I don't doubt the engineering of one of the most reliable automakers in the world, but I'm not 100% sold that same engineering can be directly applied to an aircraft engine.
I have personally stripped down engines to access and clean intake valves due to carbon buildup that happens from direct injection, I would like to avoid D.I. if possible. D.I. is also complicated to run properly and can be unforgiving if sensors or tuning are bad. I've also run into issues with catch cans and pcv/emission systems creating tuning issues as well. Fuel systems must be spot-on for the high pressure systems also associated with D.I. It would be nice to not have to mess with the complexity associated with a header tank and additional fuel lines.
The new AeroM carbon fiber cowling looks pretty cool and lightweight as well, it seems like it can be made to look pretty sharp.
Most importantly, Mark Ketteing has also been very responsive with excellent communication and follow up. His replies are honest even when they don't fit his invested solutions.
Replies are closed for this discussion.
I would like to add this just because it is stated incorrectly, the carbon build up in direct injection can happen in the cars, we run ours overboard just like a typical aircraft engine, avoiding any of those issues. We have over 650 engines in Zenith aircraft, I don't believe anybody other than maybe Rotax has that number, the tuning has been perfected as it is part of the flying and testing we did many years ago, which is why many are flying with hundreds and hundreds of hours successfully, at this point in time I believe AM has 2 flying? (correct me if I'm wrong) I would recommend talking to flying customers. I'll also mention no one has flown with an AM cowling at all to my knowledge, so no cooling has really been tested to this point, which is all great if you want to do the testing, but my understanding is that you want to use this as a trainer and you are discussing reliability when there isn't much information to truly go by.
I really recommend reading up on a header tank and its usefulness, we have also replaced over 15 UL Fuel Systems.
I'll also add that if reliability is an issue, a 2 spark plug one coil setup - the Honda has one spark plug per cylinder.
If a coil fails you lose less than half of your power, that is not the case with the Honda, there are many safety factors to think about in this regard over the basics.
The rational on the plastic parts, it is lighter, it provides cooler air to the engine, under hood temperature of a car is far greater than in an airplane where there is air flow all the time. Is there any other reason of concern? Also, as far as RPM, we typically cruise as do our customers anywhere from 3300-4000 RPM - much lower than other auto conversions.
Thanks for the reply, Alissa.
Good point about a single coil per two cylinders, although losing one cylinder or two seems like a bad scenario all around with a four-cylinder engine.

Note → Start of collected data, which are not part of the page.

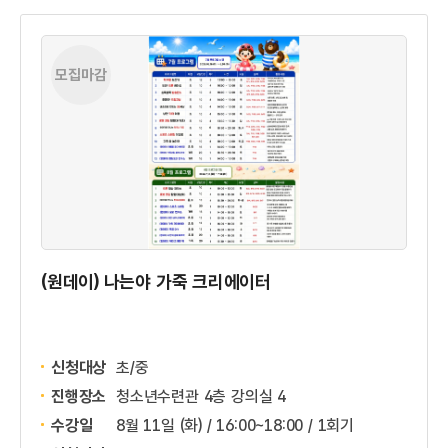
모집마감
(원데이) 나는야 가죽 크리에이터
신청대상
초/중
진행장소
청소년수련관 4층 강의실 4
수강일
8월 11일 (화) / 16:00~18:00 / 1회기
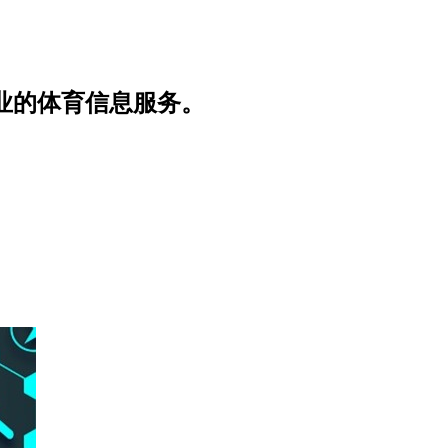
业的体育信息服务。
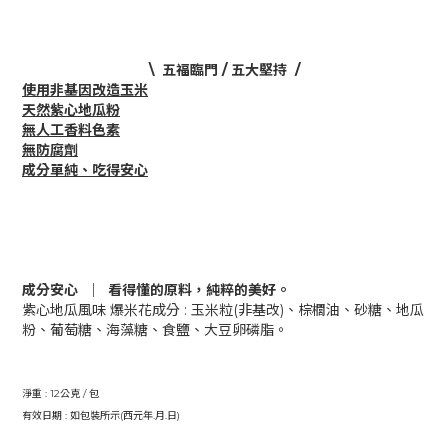
\ 五福臨門 / 五大堅持
/
使用非基因改造玉米
天然紫心地瓜粉
無人工香料色素
無防腐劑
成分單純、吃得安心
成分安心 ｜ 看得懂的原料，純粹的美好。
紫心地瓜風味 爆米花成分 : 玉米粒(非基改)、棕櫚油、砂糖、地瓜
粉、葡萄糖、海藻糖、食鹽、大豆卵磷脂。
淨重 : 12公克 / 包
有效日期 : 如包裝所示(西元年.月.日)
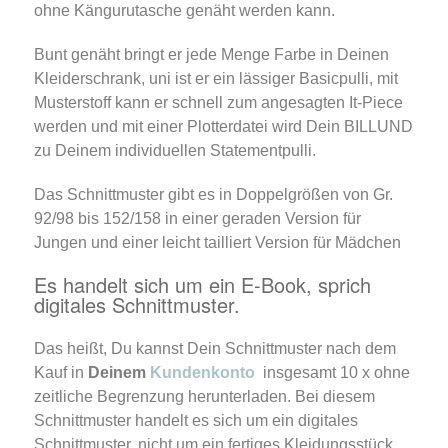
ohne Kängurutasche genäht werden kann.
Bunt genäht bringt er jede Menge Farbe in Deinen
Kleiderschrank, uni ist er ein lässiger Basicpulli, mit
Musterstoff kann er schnell zum angesagten It-Piece
werden und mit einer Plotterdatei wird Dein BILLUND
zu Deinem individuellen Statementpulli.
Das Schnittmuster gibt es in Doppelgrößen von Gr.
92/98 bis 152/158 in einer geraden Version für
Jungen und einer leicht tailliert Version für Mädchen
Es handelt sich um ein E-Book, sprich
digitales Schnittmuster.
Das heißt, Du kannst Dein Schnittmuster nach dem
Kauf in
Deinem
Kundenkonto
insgesamt 10 x ohne
zeitliche Begrenzung herunterladen. Bei diesem
Schnittmuster handelt es sich um ein digitales
Schnittmuster, nicht um ein fertiges Kleidungsstück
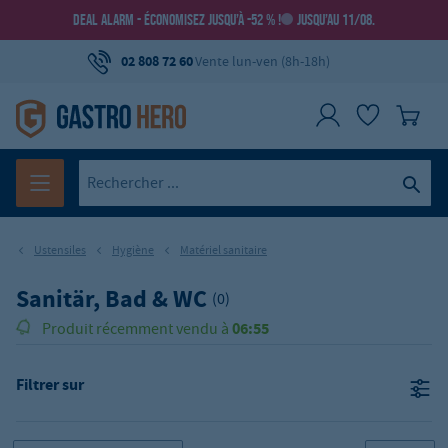
DEAL ALARM - ÉCONOMISEZ JUSQU’À -52 % !
JUSQU’AU 11/08.
02 808 72 60
Vente lun-ven (8h-18h)
Ustensiles
Hygiène
Matériel sanitaire
Sanitär, Bad & WC
(0)
06:55
Produit récemment vendu à
Filtrer sur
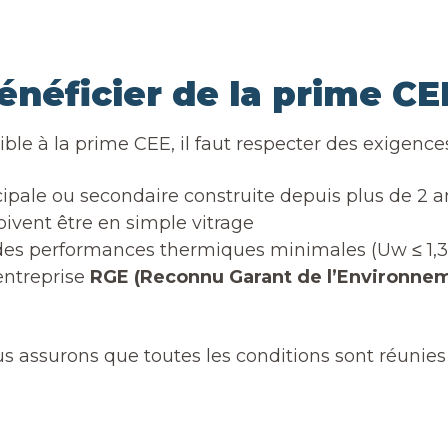
énéficier de la prime CE
le à la prime CEE, il faut respecter des exigences
ipale ou secondaire construite depuis plus de 2 a
ivent être en simple vitrage
 des performances thermiques minimales (Uw ≤ 1,3
 entreprise
RGE (Reconnu Garant de l’Environne
ssurons que toutes les conditions sont réunies a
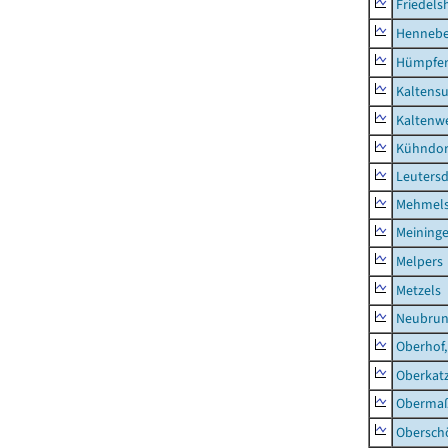
Friedels
Hennebe
Hümpfer
Kaltens
Kaltenw
Kühndor
Leutersd
Mehmel
Meininge
Melpers
Metzels
Neubru
Oberhof,
Oberkat
Obermaß
Obersch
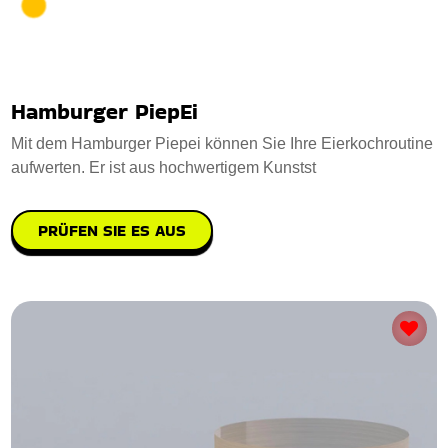
Hamburger PiepEi
Mit dem Hamburger Piepei können Sie Ihre Eierkochroutine
aufwerten. Er ist aus hochwertigem Kunstst
PRÜFEN SIE ES AUS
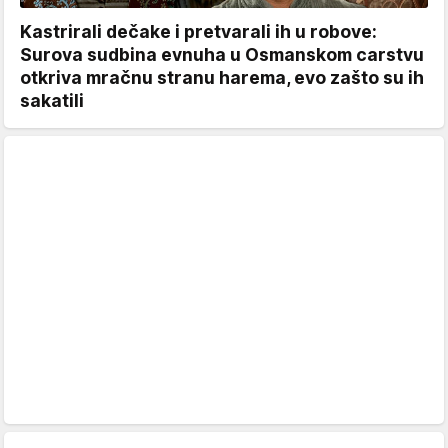
Kastrirali dečake i pretvarali ih u robove:
Surova sudbina evnuha u Osmanskom carstvu
otkriva mračnu stranu harema, evo zašto su ih
sakatili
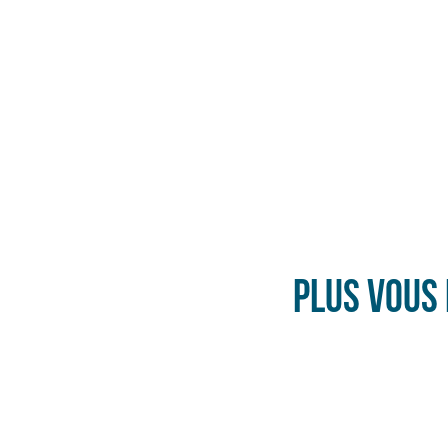
PLUS VOUS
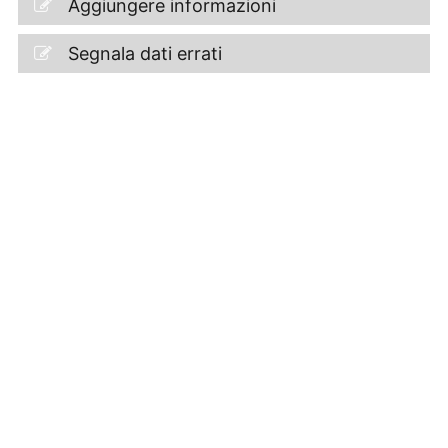
Aggiungere informazioni
Segnala dati errati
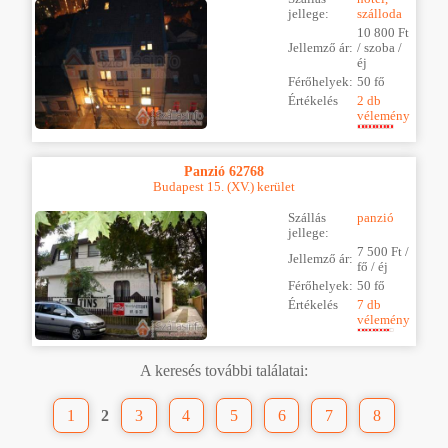
jellege:
szálloda
10 800 Ft
Jellemző ár:
/ szoba /
éj
Férőhelyek:
50 fő
Értékelés
2 db
vélemény
Panzió 62768
Budapest 15. (XV.) kerület
Szállás
panzió
jellege:
7 500 Ft /
Jellemző ár:
fő / éj
Férőhelyek:
50 fő
Értékelés
7 db
vélemény
A keresés további találatai:
1
2
3
4
5
6
7
8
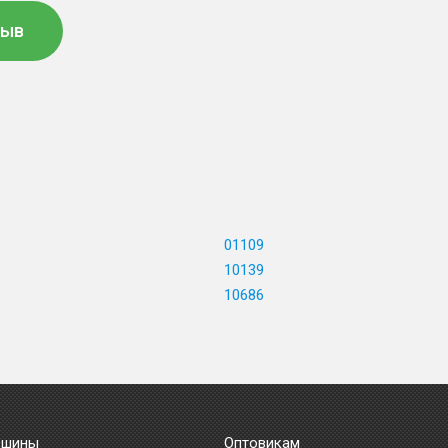
зыв
01109
10139
10686
 шины
Оптовикам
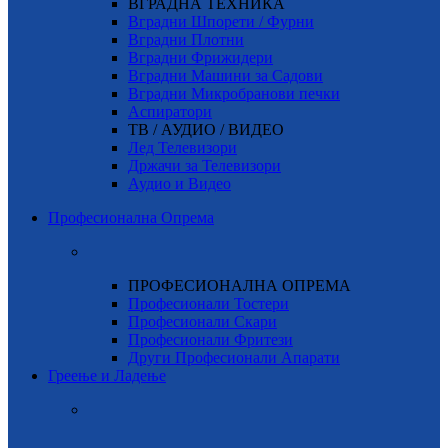
ВГРАДНА ТЕХНИКА
Вградни Шпорети / Фурни
Вградни Плотни
Вградни Фрижидери
Вградни Машини за Садови
Вградни Микробранови печки
Аспиратори
ТВ / АУДИО / ВИДЕО
Лед Телевизори
Држачи за Телевизори
Аудио и Видео
Професионална Опрема
ПРОФЕСИОНАЛНА ОПРЕМА
Професионали Тостери
Професионали Скари
Професионали Фритези
Други Професионали Апарати
Греење и Ладење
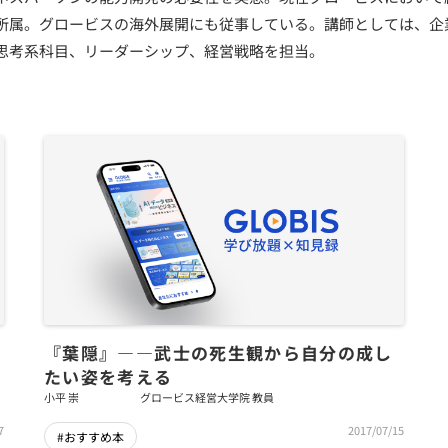
所属。グロービスの海外展開にも従事している。講師としては、企
思考系科目、リーダーシップ、経営戦略を担当。
『葉隠』――武士の死生観から自分の成し
たい姿を考える
小平 崇
グロービス経営大学院 教員
7
2017/07/15
#おすすめ本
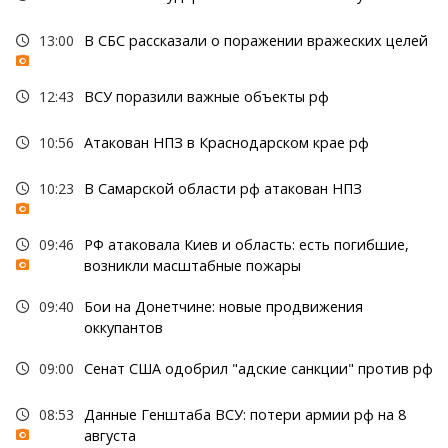
13:00
В СБС рассказали о поражении вражеских целей
12:43
ВСУ поразили важные объекты рф
10:56
Атакован НПЗ в Краснодарском крае рф
10:23
В Самарской области рф атакован НПЗ
09:46
РФ атаковала Киев и область: есть погибшие,
возникли масштабные пожары
09:40
Бои на Донетчине: новые продвижения
оккупантов
09:00
Сенат США одобрил "адские санкции" против рф
08:53
Данные Генштаба ВСУ: потери армии рф на 8
августа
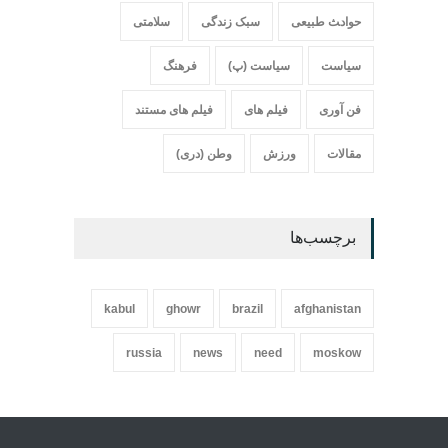
حواد‍‍‍ث طبیعی
سبک زندگی
سلامتی
سیاست
سیاست (پ)
فرهنگ
فن آوری
فیلم های
فیلم های مستند
مقالات
ورزش
وطن (دری)
برچسب‌ها
kabul
ghowr
brazil
afghanistan
russia
news
need
moskow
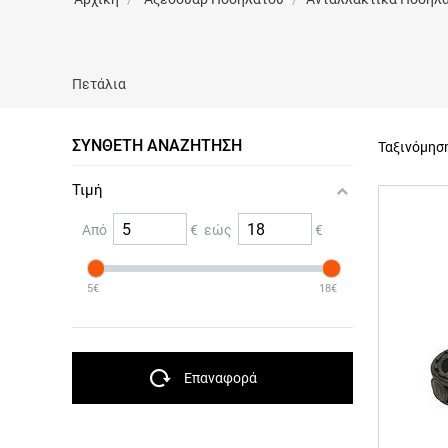
Πετάλια
ΣΎΝΘΕΤΗ ΑΝΑΖΉΤΗΣΗ
Ταξινόμησ
Τιμή
Από
€ εώς
€
5€
18€
Επαναφορά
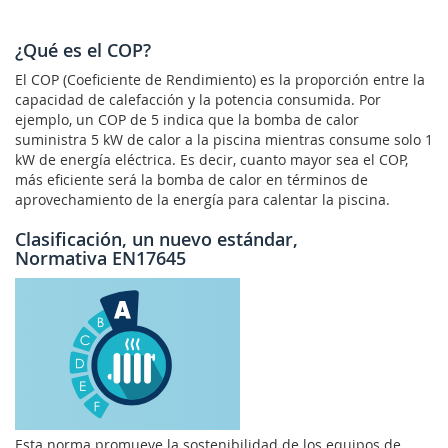
¿Qué es el COP?
El COP (Coeficiente de Rendimiento) es la proporción entre la
capacidad de calefacción y la potencia consumida. Por
ejemplo, un COP de 5 indica que la bomba de calor
suministra 5 kW de calor a la piscina mientras consume solo 1
kW de energía eléctrica. Es decir, cuanto mayor sea el COP,
más eficiente será la bomba de calor en términos de
aprovechamiento de la energía para calentar la piscina.
Clasificación, un nuevo estándar,
Normativa EN17645
Esta norma promueve la sostenibilidad de los equipos de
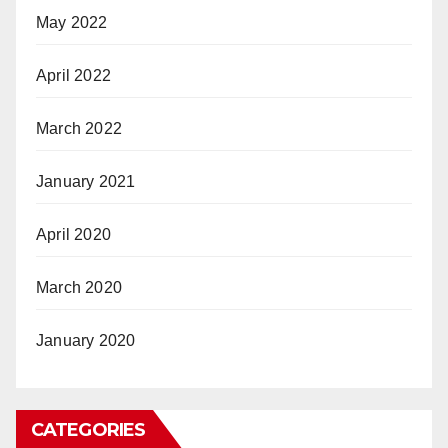
May 2022
April 2022
March 2022
January 2021
April 2020
March 2020
January 2020
CATEGORIES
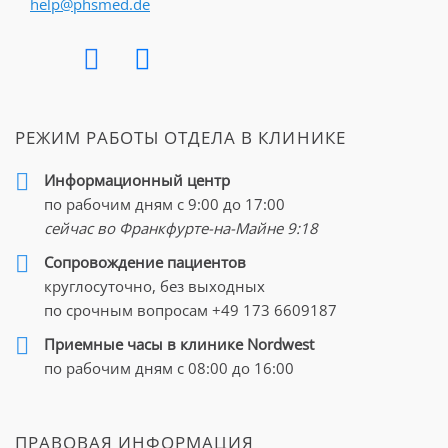
help@phsmed.de
РЕЖИМ РАБОТЫ ОТДЕЛА В КЛИНИКЕ
Информационный центр
по рабочим дням с 9:00 до 17:00
сейчас во Франкфурте-на-Майне
9:18
Cопровождение пациентов
круглосуточно, без выходных
по срочным вопросам
+49 173 6609187
Приемные часы в клинике Nordwest
по рабочим дням с 08:00 до 16:00
ПРАВОВАЯ ИНФОРМАЦИЯ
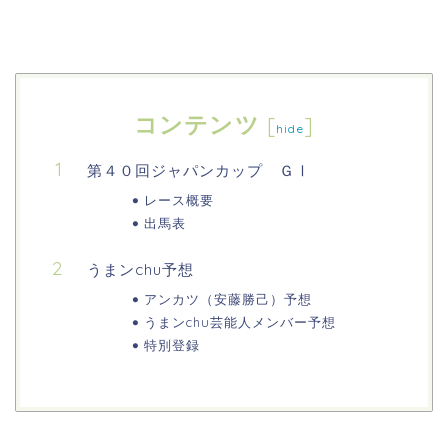
コンテンツ
[
]
hide
第４０回ジャパンカップ ＧⅠ
レース概要
出馬表
うまンchu予想
アンカツ（安藤勝己）予想
うまンchu芸能人メンバー予想
特別登録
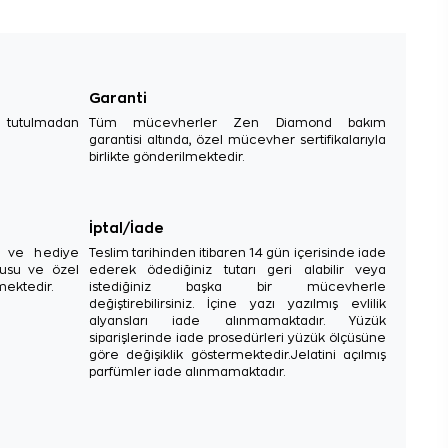
Garanti
e tutulmadan
Tüm mücevherler Zen Diamond bakım
garantisi altında, özel mücevher sertifikalarıyla
birlikte gönderilmektedir.
İptal/İade
sı ve hediye
Teslim tarihinden itibaren 14 gün içerisinde iade
tusu ve özel
ederek ödediğiniz tutarı geri alabilir veya
mektedir.
istediğiniz başka bir mücevherle
değiştirebilirsiniz. İçine yazı yazılmış evlilik
alyansları iade alınmamaktadır. Yüzük
siparişlerinde iade prosedürleri yüzük ölçüsüne
göre değişiklik göstermektedir.Jelatini açılmış
parfümler iade alınmamaktadır.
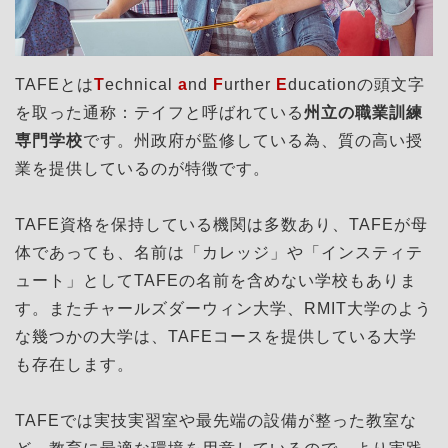
TAFEとは
T
echnical
a
nd
F
urther
E
ducationの頭文字
を取った通称：テイフと呼ばれている
州立の職業訓練
専門学校
です。州政府が監修している為、質の高い授
業を提供しているのが特徴です。
TAFE資格を保持している機関は多数あり、TAFEが母
体であっても、名前は「カレッジ」や「インスティテ
ュート」としてTAFEの名前を含めない学校もありま
す。またチャールズダーウィン大学、RMIT大学のよう
な幾つかの大学は、TAFEコースを提供している大学
も存在します。
TAFEでは実技実習室や最先端の設備が整った教室な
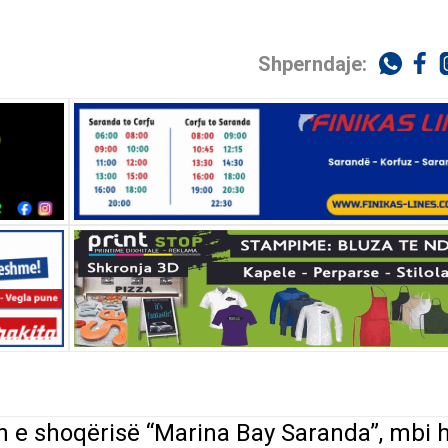
Shperndaje:
n e shoqërisë “Marina Bay Saranda”, mbi 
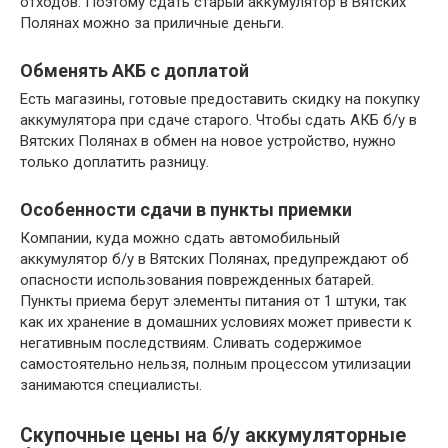
отходов. Поэтому сдать старый аккумулятор в Вятских
Полянах можно за приличные деньги.
Обменять АКБ с доплатой
Есть магазины, готовые предоставить скидку на покупку
аккумулятора при сдаче старого. Чтобы сдать АКБ б/у в
Вятских Полянах в обмен на новое устройство, нужно
только доплатить разницу.
Особенности сдачи в пункты приемки
Компании, куда можно сдать автомобильный
аккумулятор б/у в Вятских Полянах, предупреждают об
опасности использования поврежденных батарей.
Пункты приема берут элементы питания от 1 штуки, так
как их хранение в домашних условиях может привести к
негативным последствиям. Сливать содержимое
самостоятельно нельзя, полным процессом утилизации
занимаются специалисты.
Скупочные цены на б/у аккумуляторные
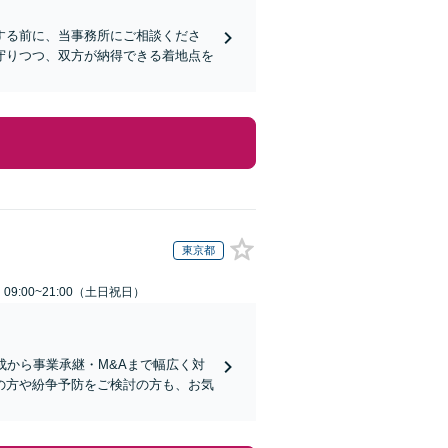
する前に、当事務所にご相談くださ
守りつつ、双方が納得できる着地点を
東京都
9:00~21:00（土日祝日）
成から事業承継・M&Aまで幅広く対
の方や紛争予防をご検討の方も、お気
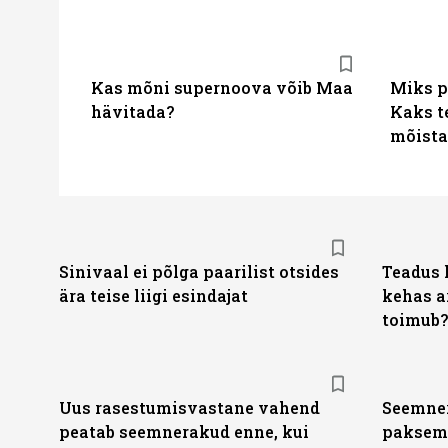
Kas mõni supernoova võib Maa
Miks p
hävitada?
Kaks t
mõista
Sinivaal ei põlga paarilist otsides
Teadus 
ära teise liigi esindajat
kehas a
toimub?
Uus rasestumisvastane vahend
Seemner
peatab seemnerakud enne, kui
paksem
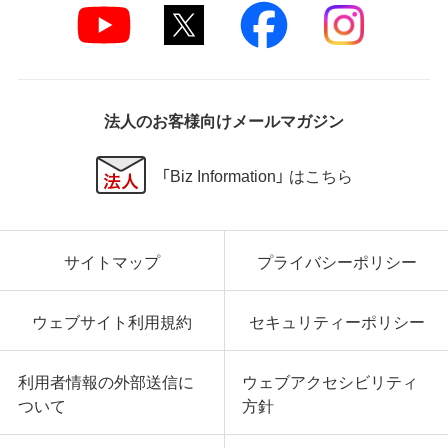
法人のお客様向けメールマガジン
「Biz Information」 はこちら
サイトマップ
プライバシーポリシー
ウェブサイト利用規約
セキュリティーポリシー
利用者情報の外部送信に
ウェブアクセシビリティ
ついて
方針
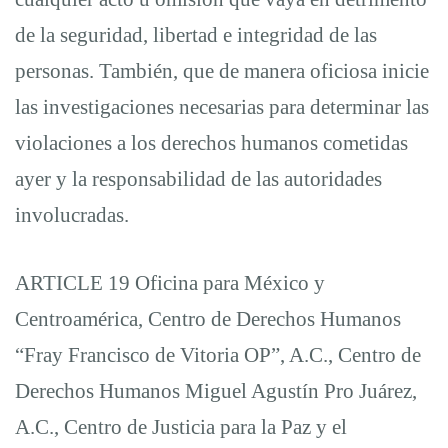
de la seguridad, libertad e integridad de las
personas. También, que de manera oficiosa inicie
las investigaciones necesarias para determinar las
violaciones a los derechos humanos cometidas
ayer y la responsabilidad de las autoridades
involucradas.
ARTICLE 19 Oficina para México y
Centroamérica, Centro de Derechos Humanos
“Fray Francisco de Vitoria OP”, A.C., Centro de
Derechos Humanos Miguel Agustín Pro Juárez,
A.C., Centro de Justicia para la Paz y el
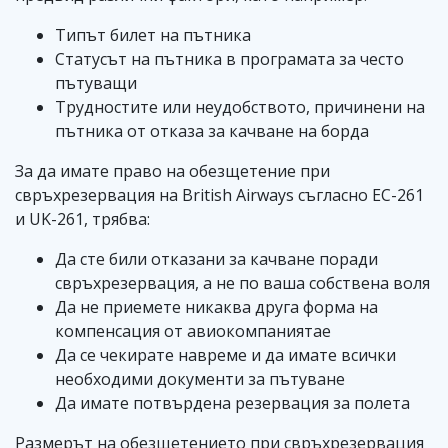
Типът билет на пътника
Статусът на пътника в програмата за често
пътуващи
Трудностите или неудобството, причинени на
пътника от отказа за качване на борда
За да имате право на обезщетение при
свръхрезервация на British Airways съгласно ЕС-261
и UK-261, трябва:
Да сте били отказани за качване поради
свръхрезервация, а не по ваша собствена воля
Да не приемете никаква друга форма на
компенсация от авиокомпаниятаe
Да се чекирате навреме и да имате всички
необходими документи за пътуване
Да имате потвърдена резервация за полета
Размерът на обезщетението при свръхрезервация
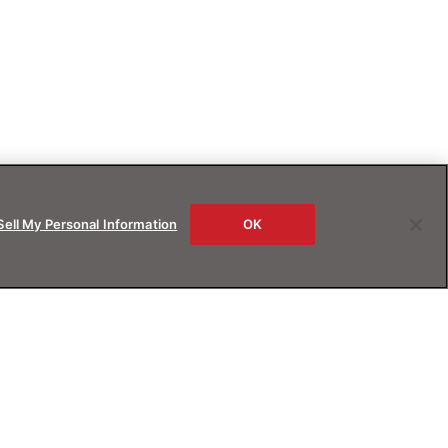
Sell My Personal Information
OK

Those were my initial thoughts and who knows where I'll be two years down the road when it's time to buy a motor. Maybe I'll be in a better position to simply purchase a 175lb UL350is at that time.
Thanks again for the quote!
Not an ideal situation either way, but having the ability to have the power to get you to an airport or home is important, we have never had a coil go bad, but that safety margin is there. Just talk to people who are flying this setup!
A UL has its own set of questions and totally changes to air cooled. Making a list of what you want is important. I do believe UL has about 300 engines in the US, I'm not sure the amount in Zenith - but they also have a system that is flying with people you can talk to.
My only recommendation is that you do that and lay out your list of pros/cons and what you want and address them or ask why or why not. No matter which direction you go I wish you the best during your build, and are still here if you have questions.
As for the plastic parts comment, again we're talking about an engine not specifically engineered for the environment that it is being utilized in. An overheated car engine doesn't melt its plastic/nylon intake manifold, but I worry more about the degradation of the plastic wiring looms, plastic hoses & fittings, sensors, etc...
Your Honda engine was designed with a coolant system that has a series of electric fans to keep air moving through the radiator, this is vastly different than the Viking cooling system. The Honda integrated exhaust manifold is very "cool" but again, that's more heat being retained in the engine.
Taxing with a heat-soaked engine can be a problem, even with an aircraft engine. The 912's in the Sport Cruiser at my local airport don't fly on terribly hot days at our altitude because their radiators can't transfer enough heat to prevent high engine temps.
Plastic parts don't radiate heat as aluminum parts do which is good and bad. Theoretically, an engine head insulated in plastics and sound deadening material like the Honda valve cover and intake manifold is going to run hotter than an engine with an aluminum intake manifold and valve cover. The aluminum parts will act as a heat sink to the surrounding air while the plastics will act to insulate the engine.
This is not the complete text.